Drivers entering the southern Chinese city of Guiyu are greeted with the coolest of welcomes: the flash of an automatic camera taking a picture of their car. According to the travel companion of journalist Adam Minter, the local government will keep it on file for a month.

Why are the Guiyu authorities worried about outsiders? The answer is found in places such as the small workshop Minter visits there, where a metal door with two deadbolts leads to a shed furnished with an industrial oven, pincers and a box cutter. The tools are for the messy task of dismantling unwanted electronic goods whose parts can be reused in toys or mined for the precious metals inside. This dirty work has given many of the town’s children lead poisoning. It is not something local authorities want close scrutiny of; it is also lucrative enough to protect. The workshop’s owner quotes Minter a price of 30 cents per Intel Pentium III chip, expensive because the gold content is high.

Minter’s superbly researched Junkyard Planet explores how recycling has become a global industry – one that the author estimates now has an annual turnover of $500bn and more workers than any other trade save agriculture. It is driven not by the ecological conscience of those who separate paper and plastic for doorstep collection in the west but by eastern factories’ demand for raw materials and entrepreneurs’ realisation that there is profit in what others throw away, from dented metal street signs to the broken Japanese pachinko machines whose screens fit perfectly into dashboard GPS units.

Recycling is a natural topic for a writer whose father ran a junkyard in Minnesota and who has lived for the past decade in China, where factories process much of the world’s reusable waste. This is no longer his father’s industry; the buyers he once served have been replaced by facilities such as the one Minter visits in the city of Lianyungang, where a massive shredding machine tears apart old motorcycles and sells the output to a state-owned steelmaker in northern China.

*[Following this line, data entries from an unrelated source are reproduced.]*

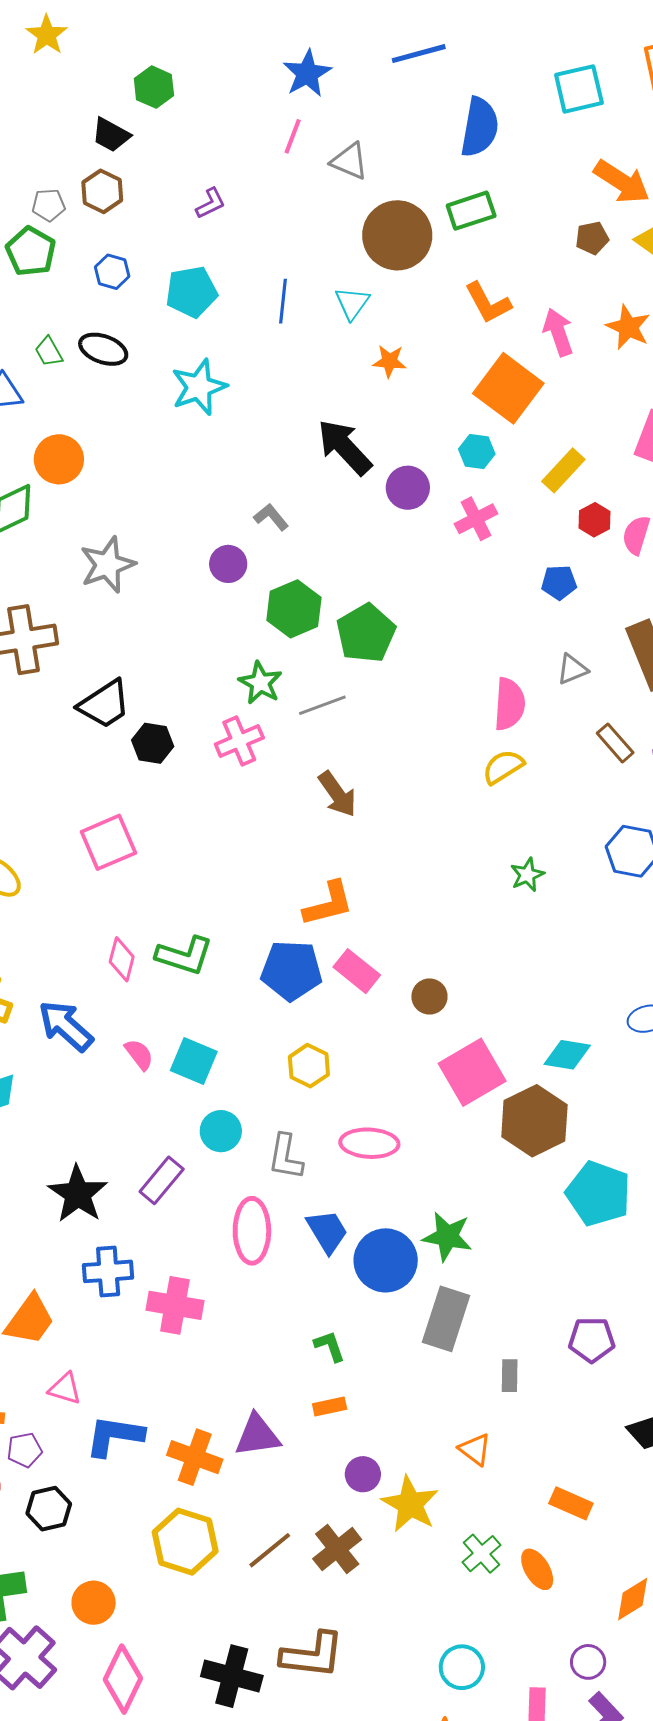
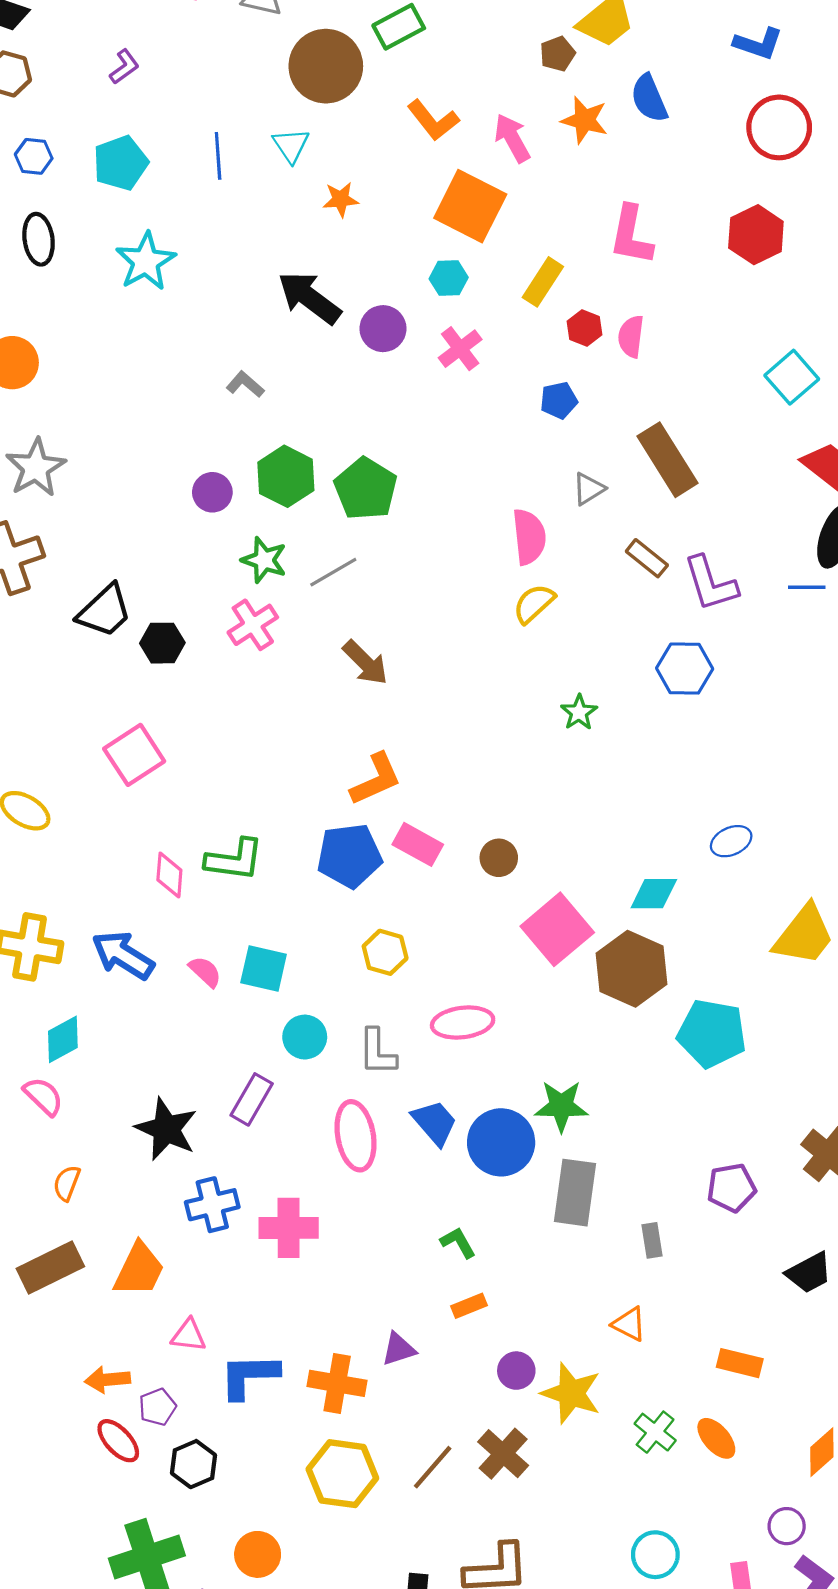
brown pentagon: (592, 238) -> (557, 54), moved
black ellipse: (103, 349) -> (39, 239), turned 72
purple circle: (228, 564) -> (212, 492), moved
gray star: (107, 565) -> (36, 468), moved
purple triangle: (257, 1435) -> (399, 1349), size x0.7

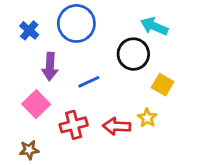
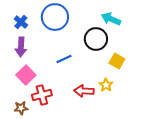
purple arrow: (50, 67) -> (21, 47), moved
red cross: (74, 125) -> (42, 95), moved

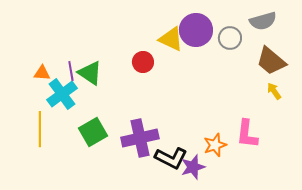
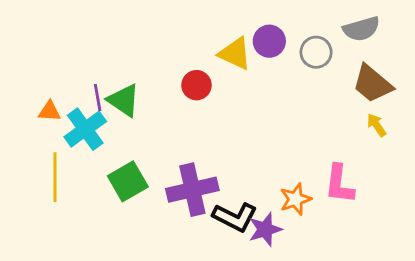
purple circle: (196, 30) -> (269, 41), size x0.7
orange triangle: (42, 73) -> (49, 111), moved

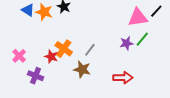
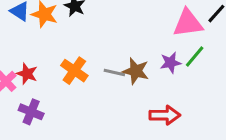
gray line: (90, 50) -> (114, 73), turned 64
red star: (51, 57) -> (27, 74), moved
brown star: (82, 69) -> (136, 71), moved

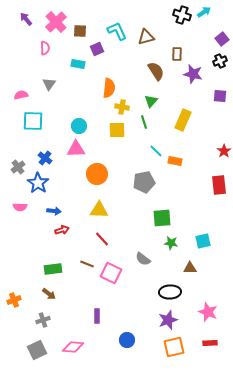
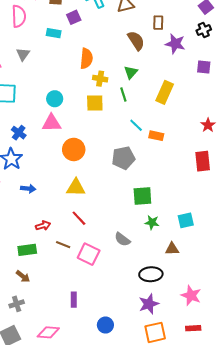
pink semicircle: (45, 48) -> (19, 16), size x1.5
red arrow: (62, 230) -> (43, 226), moved

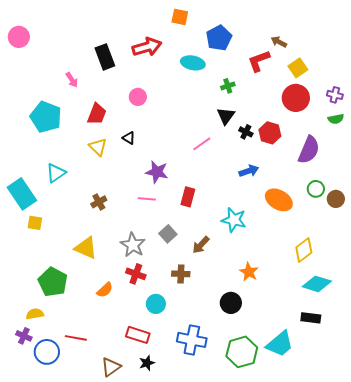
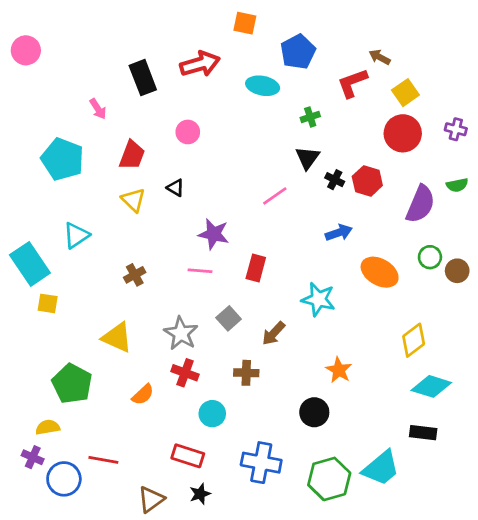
green semicircle: (336, 119) -> (457, 185), moved

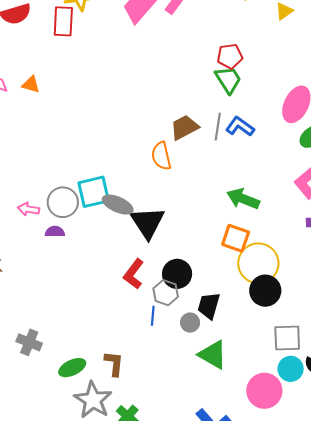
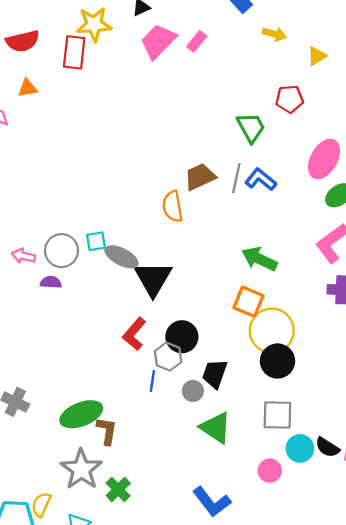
red pentagon: (230, 56) -> (289, 99), moved
orange triangle: (31, 85) -> (28, 88), moved, turned -30
cyan square: (94, 192) -> (96, 241), size x0.6
gray square: (287, 338) -> (277, 415), moved
green ellipse: (72, 368) -> (81, 414), moved, size x1.4
pink circle: (264, 391) -> (270, 471), size x0.6

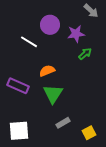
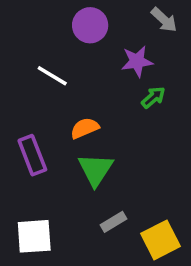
purple circle: (50, 25) -> (90, 25), moved
purple rectangle: (18, 86) -> (32, 155), turned 45
yellow square: (89, 133) -> (160, 240), size x1.5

Many of the same factors that have made China the factory of the world also explain why the country has emerged as its scrapyard. Labour is relatively cheap and plentiful. Officials might try to clean up places such as Guiyu or Wen’an, the latter a recycling village where workers melt down plastics in barely ventilated rooms and where a doctor tells him residents have been having pulmonary problems that leave them paralysed in their thirties. But environmental authorities in China often turn a blind eye. More importantly, there is demand for recyclers’ output. Raymond Li’s processor in the southern town of Shijiao crushes 2.2m pounds of Christmas tree lights a year. The copper is sold to wire factories and the plastic to a maker of slipper soles.

Minter’s affection for the industry shows up in occasionally overly admiring descriptions of his sources, many of them self-made Midwestern entrepreneurs and savvy Chinese traders logging lonely long hours criss-crossing the US in search of scrapyard junk to ship home for processing.

He does not, however, shy from criticisms of the industry, which extend beyond pollution. Minter cites one academic study that found people used more paper towels in bathrooms with recycling bins, and he suggests that reassurances from companies such as Apple that electronic goods can be reused may have a similar effect on consumers, who tend to regard the process as greener and more efficient than it is.

As Junkyard Planet shows, the commercial recycling industry does put others’ trash to the most productive use possible. But recycling is no “get out of jail free card” for those who, as Minter puts it, find consuming “more fun than conserving”.